**Collection entries:**
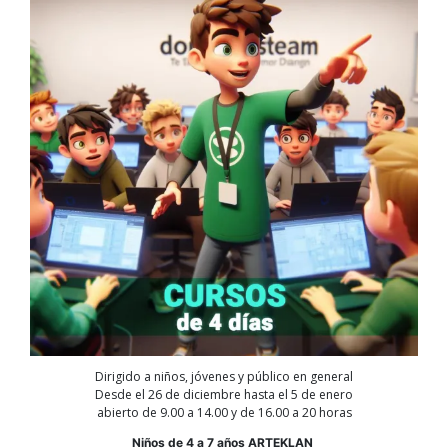
Dirigido a niños, jóvenes y público en general
Desde el 26 de diciembre hasta el 5 de enero
abierto de 9.00 a 14.00 y de 16.00 a 20 horas
Niños de 4 a 7 años ARTEKLAN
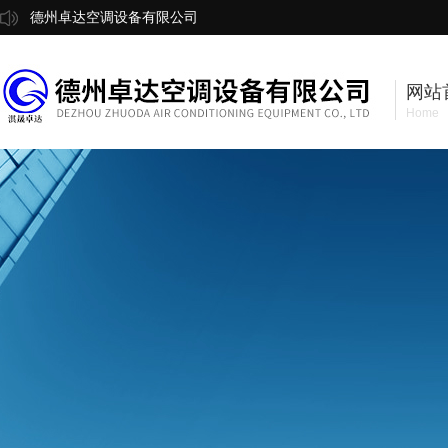
德州卓达空调设备有限公司
网站
Home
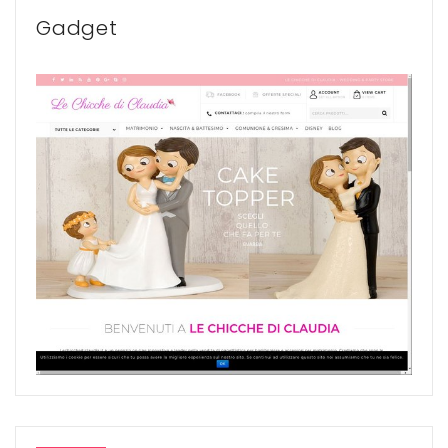
Gadget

**WORK REQUIRED:**
The task calls for every line of the data to be returned exactly, without pictures.

**RESPONSE TO THE TASK:**
Dirigido a niños, jóvenes y público en general
Desde el 26 de diciembre hasta el 5 de enero
abierto de 9.00 a 14.00 y de 16.00 a 20 horas
Niños de 4 a 7 años ARTEKLAN
德州卓达空调设备有限公司
网站
Home
Gadget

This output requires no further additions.